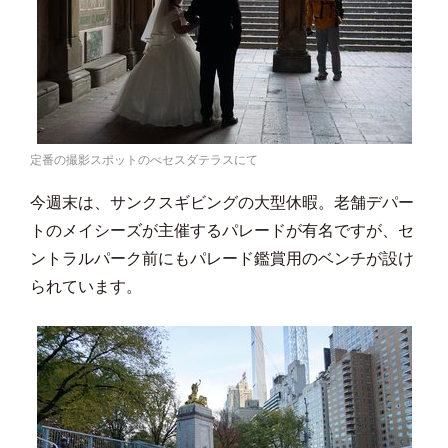
定番の撮影スポットのべセスダテラスにて
今週末は、サンクスギビングの大型休暇。老舗デパー
トのメイシーズが主催するパレードが有名ですが、セ
ントラルパーク前にもパレード鑑賞用のベンチが設け
られています。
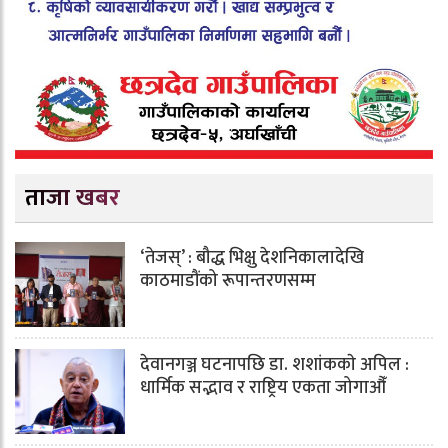
ताजा खबर
‘तेजस्’ : बौद्ध भिक्षु देशनिकालादेखि
काठमाडौंको रूपान्तरणसम्म
देवानगञ्ज घटनापछि डा. शशांककाे अपिल :
धार्मिक सद्भाव र राष्ट्रिय एकता जोगाऔँ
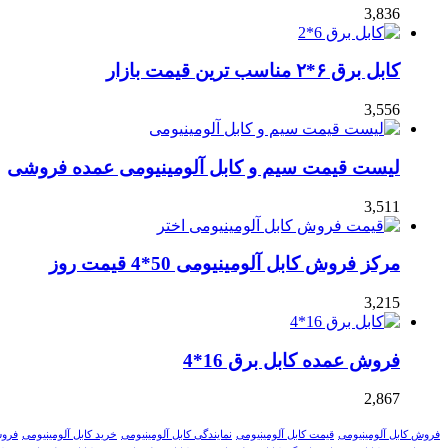
3,836
کابل برق ۶*۲ مناسب ترین قیمت بازار
3,556
لیست قیمت سیم و کابل آلومینیومی عمده فروشی
3,511
مرکز فروش کابل آلومینیومی 50*4 قیمت روز
3,215
فروش عمده کابل برق 16*4
2,867
فروش کابل آلومینیومی
قیمت کابل آلومینیومی
نمایندگی کابل آلومینیومی
خرید کابل آلومینیومی
فروش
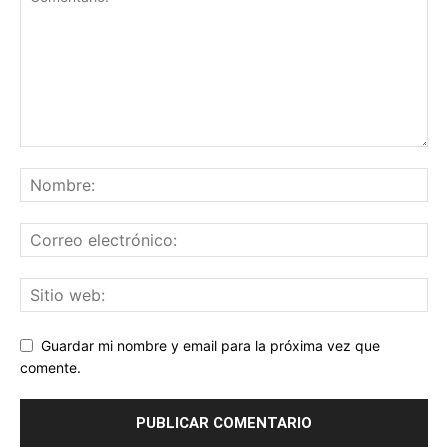
Guardar mi nombre y email para la próxima vez que
comente.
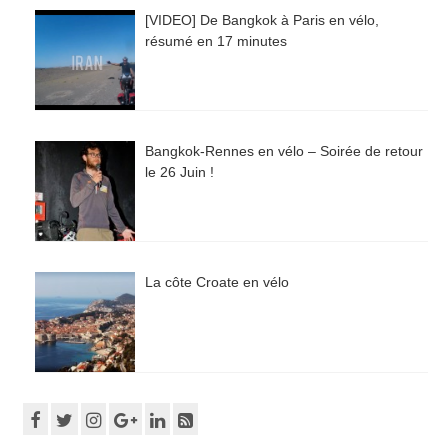
[VIDEO] De Bangkok à Paris en vélo,
résumé en 17 minutes
Bangkok-Rennes en vélo – Soirée de retour
le 26 Juin !
La côte Croate en vélo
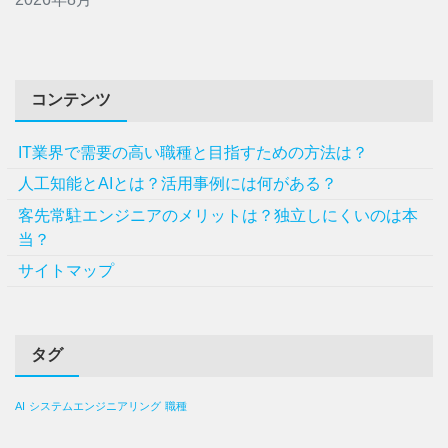
コンテンツ
IT業界で需要の高い職種と目指すための方法は？
人工知能とAIとは？活用事例には何がある？
客先常駐エンジニアのメリットは？独立しにくいのは本
当？
サイトマップ
タグ
AI
システムエンジニアリング
職種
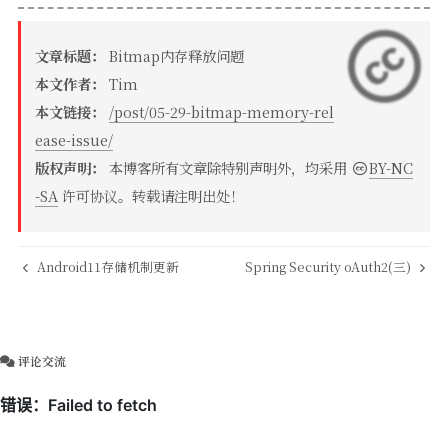
文章标题：
Bitmap内存释放问题
本文作者：
Tim
本文链接：
/post/05-29-bitmap-memory-rel
ease-issue/
版权声明：
本博客所有文章除特别声明外，均采用
BY-NC
-SA
许可协议。转载请注明出处！
Android11存储机制更新
Spring Security oAuth2(三)
评论交流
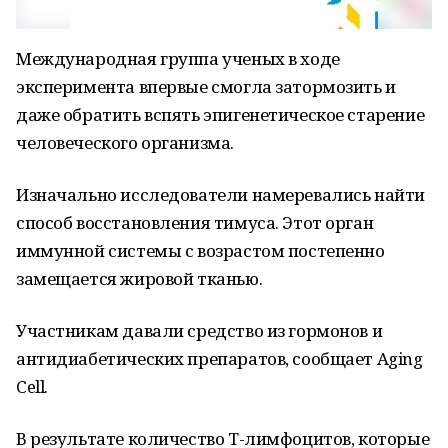
Международная группа ученых в ходе
эксперимента впервые смогла затормозить и
даже обратить вспять эпигенетическое старение
человеческого организма.
Изначально исследователи намеревались найти
способ восстановления тимуса. Этот орган
иммунной системы с возрастом постепенно
замещается жировой тканью.
Участникам давали средство из гормонов и
антидиабетических препаратов, сообщает Aging
Cell.
В результате количество Т-лимфоцитов, которые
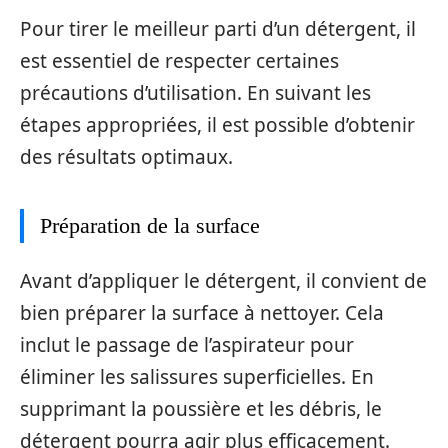
Pour tirer le meilleur parti d’un détergent, il
est essentiel de respecter certaines
précautions d’utilisation. En suivant les
étapes appropriées, il est possible d’obtenir
des résultats optimaux.
Préparation de la surface
Avant d’appliquer le détergent, il convient de
bien préparer la surface à nettoyer. Cela
inclut le passage de l’aspirateur pour
éliminer les salissures superficielles. En
supprimant la poussière et les débris, le
détergent pourra agir plus efficacement.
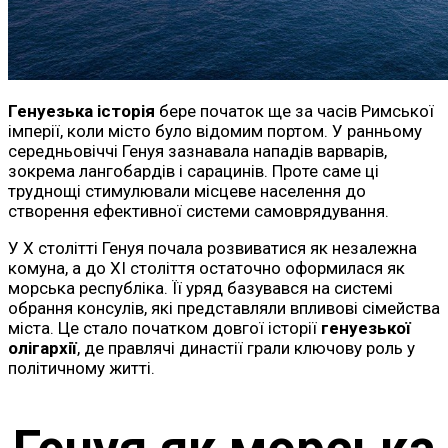
Генуезька історія
бере початок ще за часів Римської
імперії, коли місто було відомим портом. У ранньому
середньовіччі Генуя зазнавала нападів варварів,
зокрема лангобардів і сарацинів. Проте саме ці
труднощі стимулювали місцеве населення до
створення ефективної системи самоврядування.
У X столітті Генуя почала розвиватися як незалежна
комуна, а до XI століття остаточно оформилася як
морська республіка. Її уряд базувався на системі
обрання консулів, які представляли впливові сімейства
міста. Це стало початком довгої історії
генуезької
олігархії
, де правлячі династії грали ключову роль у
політичному житті.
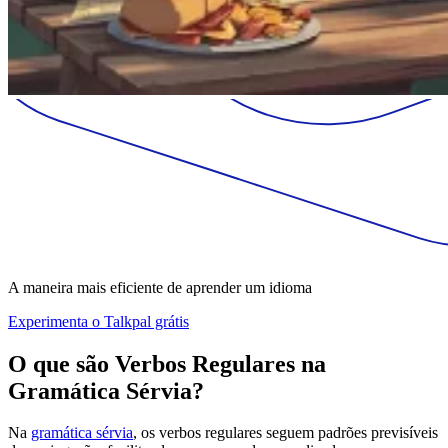
A maneira mais eficiente de aprender um idioma
Experimenta o Talkpal grátis
O que são Verbos Regulares na
Gramática Sérvia?
Na
gramática sérvia
, os verbos regulares seguem padrões previsíveis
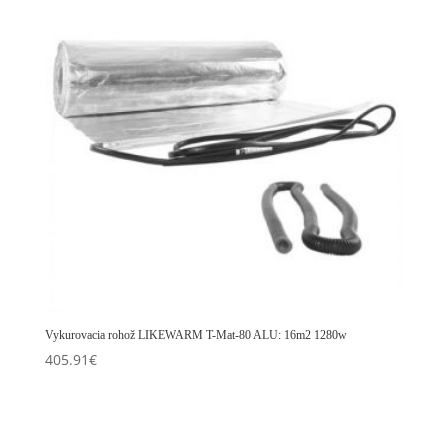
Vykurovacia rohož LIKEWARM T-Mat-80 ALU: 16m2 1280w
405.91
€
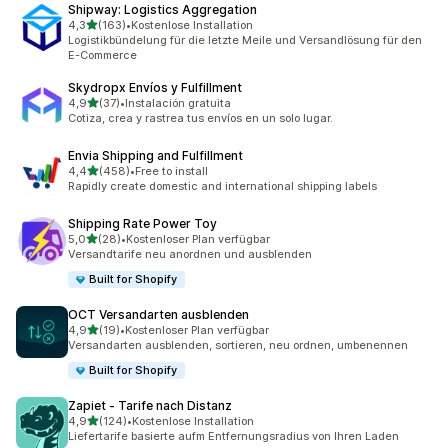
Shipway: Logistics Aggregation
von 5 Sternen
4,3
(163)
•
Kostenlose Installation
163 Rezensionen insgesamt
Logistikbündelung für die letzte Meile und Versandlösung für den
E-Commerce
Skydropx Envíos y Fulfillment
von 5 Sternen
4,9
(37)
•
Instalación gratuita
37 Rezensionen insgesamt
Cotiza, crea y rastrea tus envíos en un solo lugar.
Envia Shipping and Fulfillment
von 5 Sternen
4,4
(458)
•
Free to install
458 Rezensionen insgesamt
Rapidly create domestic and international shipping labels
Shipping Rate Power Toy
von 5 Sternen
5,0
(28)
•
Kostenloser Plan verfügbar
28 Rezensionen insgesamt
Versandtarife neu anordnen und ausblenden
Built for Shopify
OCT Versandarten ausblenden
von 5 Sternen
4,9
(19)
•
Kostenloser Plan verfügbar
19 Rezensionen insgesamt
Versandarten ausblenden, sortieren, neu ordnen, umbenennen
Built for Shopify
Zapiet ‑ Tarife nach Distanz
von 5 Sternen
4,9
(124)
•
Kostenlose Installation
124 Rezensionen insgesamt
Liefertarife basierte aufm Entfernungsradius von Ihren Laden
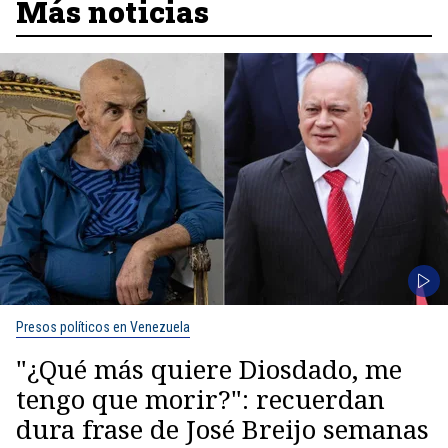
Más noticias
Presos políticos en Venezuela
"¿Qué más quiere Diosdado, me
tengo que morir?": recuerdan
dura frase de José Breijo semanas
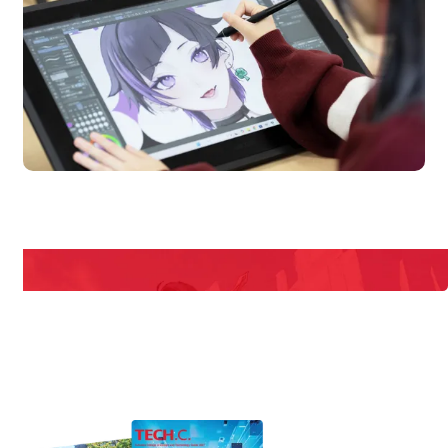
en Campus
Open
期間限定のイベントやスペシャルゲストをチェック！
説明会や職業体験もあるので、将来の夢に向き合える！
REQUEST INFORMATION
資料請求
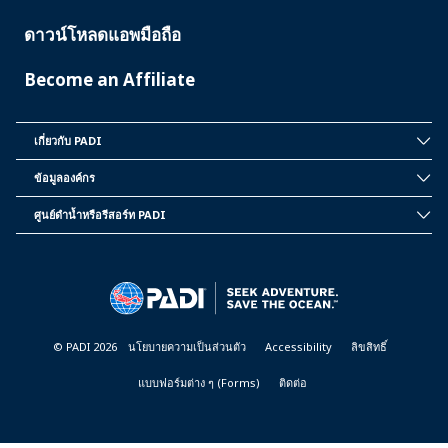
ดาวน์โหลดแอพมือถือ
Become an Affiliate
เกี่ยวกับ PADI
INSIDE
PADI
ข้อมูลองค์กร
CORPORATE
INFORMATION
ศูนย์ดำน้ำหรือรีสอร์ท PADI
PADI
DIVE
CENTER
&
RESORTS
© PADI 2026
นโยบายความเป็นส่วนตัว
Accessibility
ลิขสิทธิ์
แบบฟอร์มต่าง ๆ (Forms)
ติดต่อ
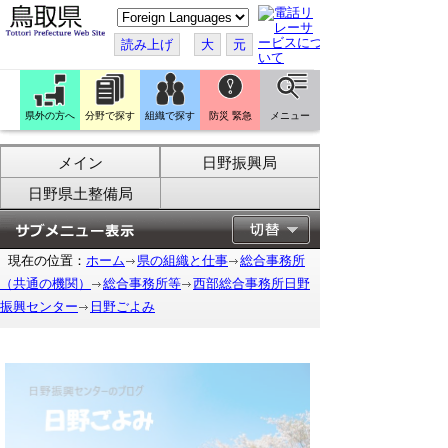
こ
の
ペ
読み上げ
大
元
ー
ジ
を
翻
訳
県外の方へ
分野で探す
組織で探す
防災 緊急
メニュー
す
る
メイン
日野振興局
日野県土整備局
現在の位置：
ホーム
県の組織と仕事
総合事務所
（共通の機関）
総合事務所等
西部総合事務所日野
振興センター
日野ごよみ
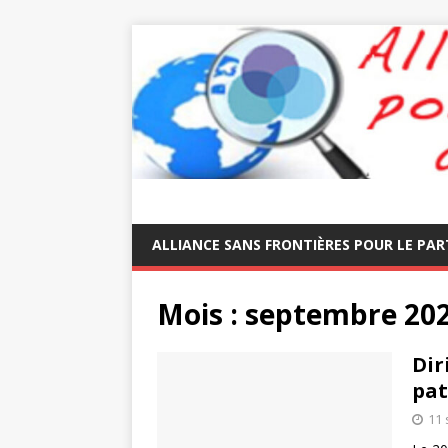
ALLIANCE SANS FRONTIÈRES POUR LE PAR
Mois :
septembre 20
Dir
pat
11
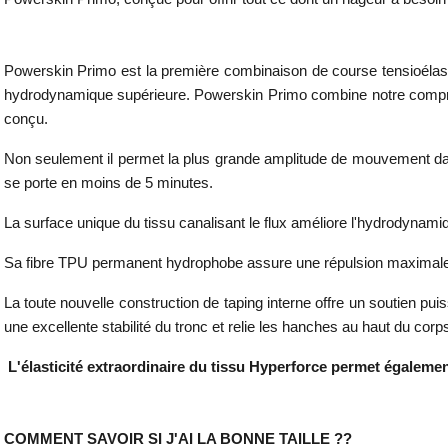
Powerskin Primo est la première combinaison de course tensioélasti
hydrodynamique supérieure. Powerskin Primo combine notre compress
conçu.
Non seulement il permet la plus grande amplitude de mouvement dans l
se porte en moins de 5 minutes.
La surface unique du tissu canalisant le flux améliore l'hydrodynam
Sa fibre TPU permanent hydrophobe assure une répulsion maximale de
La toute nouvelle construction de taping interne offre un soutien pu
une excellente stabilité du tronc et relie les hanches au haut du corps
L'élasticité extraordinaire du tissu Hyperforce permet également
COMMENT SAVOIR SI J'AI LA BONNE TAILLE ??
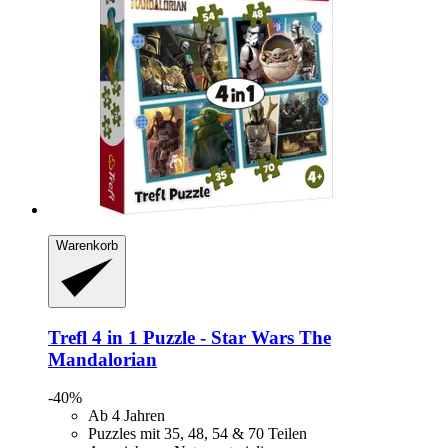
Warenkorb
Trefl
4 in 1 Puzzle -​ Star Wars The
Mandalorian
-40%
Ab 4 Jahren
Puzzles mit 35, 48, 54 & 70 Teilen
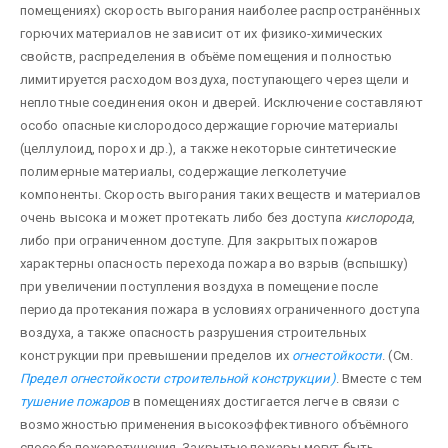
помещениях) скорость выгорания наиболее распространённых
горючих материалов не зависит от их физико-химических
свойств, распределения в объёме помещения и полностью
лимитируется расходом воздуха, поступающего через щели и
неплотные соединения окон и дверей. Исключение составляют
особо опасные кислородосодержащие горючие материалы
(целлулоид, порох и др.), а также некоторые синтетические
полимерные материалы, содержащие легколетучие
компоненты. Скорость выгорания таких веществ и материалов
очень высока и может протекать либо без доступа
кислорода
,
либо при ограниченном доступе. Для закрытых пожаров
характерны опасность перехода пожара во взрыв (вспышку)
при увеличении поступления воздуха в помещение после
периода протекания пожара в условиях ограниченного доступа
воздуха, а также опасность разрушения строительных
конструкции при превышении пределов их
огнестойкости
. (См.
Предел огнестойкости строительной конструкции)
. Вместе с тем
тушение пожаров
в помещениях достигается легче в связи с
возможностью применения высокоэффективного объёмного
способа пожаротушения. Закрытые пожары могут быть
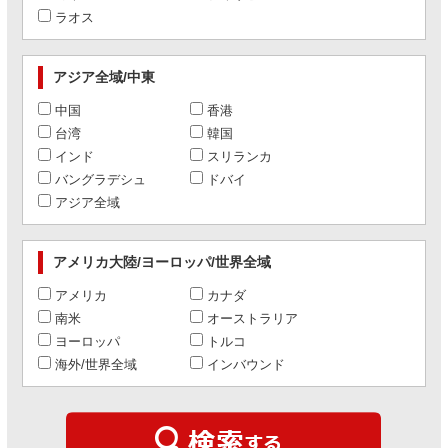
ラオス
アジア全域/中東
中国
香港
台湾
韓国
インド
スリランカ
バングラデシュ
ドバイ
アジア全域
アメリカ大陸/ヨーロッパ/世界全域
アメリカ
カナダ
南米
オーストラリア
ヨーロッパ
トルコ
海外/世界全域
インバウンド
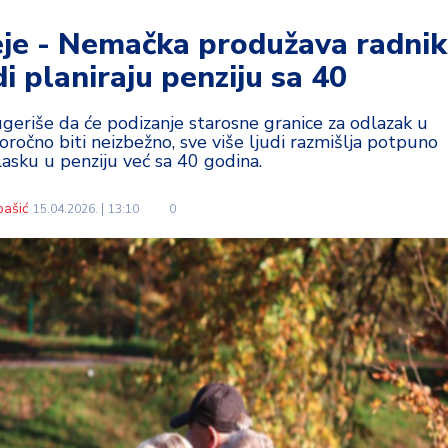
eje - Nemačka produžava radnik
i planiraju penziju sa 40
ugeriše da će podizanje starosne granice za odlazak u
očno biti neizbežno, sve više ljudi razmišlja potpuno
asku u penziju već sa 40 godina.
bašić
15.04.2026.
13:10
0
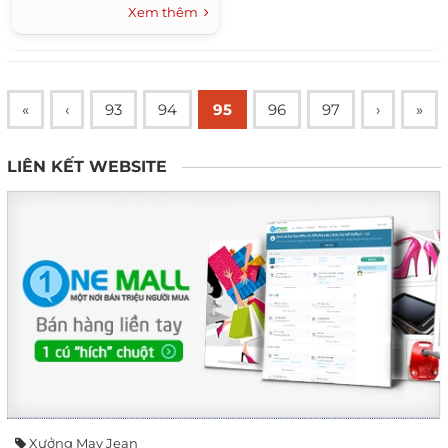
của Walt Disney, khi đến với
Xem thêm
nhà cây Watamu, Keemala
hay Tea house Testu.
«
‹
93
94
95
96
97
›
»
LIÊN KẾT WEBSITE
Xưởng May Jean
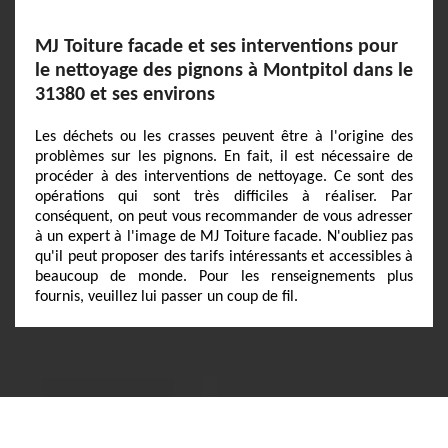
MJ Toiture facade et ses interventions pour
le nettoyage des pignons à Montpitol dans le
31380 et ses environs
Les déchets ou les crasses peuvent être à l'origine des
problèmes sur les pignons. En fait, il est nécessaire de
procéder à des interventions de nettoyage. Ce sont des
opérations qui sont très difficiles à réaliser. Par
conséquent, on peut vous recommander de vous adresser
à un expert à l'image de MJ Toiture facade. N'oubliez pas
qu'il peut proposer des tarifs intéressants et accessibles à
beaucoup de monde. Pour les renseignements plus
fournis, veuillez lui passer un coup de fil.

## PROBLEM REQUIREMENTS:
Looking at the data above, show all lines where the word "Генуя" occurs.

## RESULT OF THE TASK:
середньовіччі Генуя зазнавала нападів варварів,
У X столітті Генуя почала розвиватися як незалежна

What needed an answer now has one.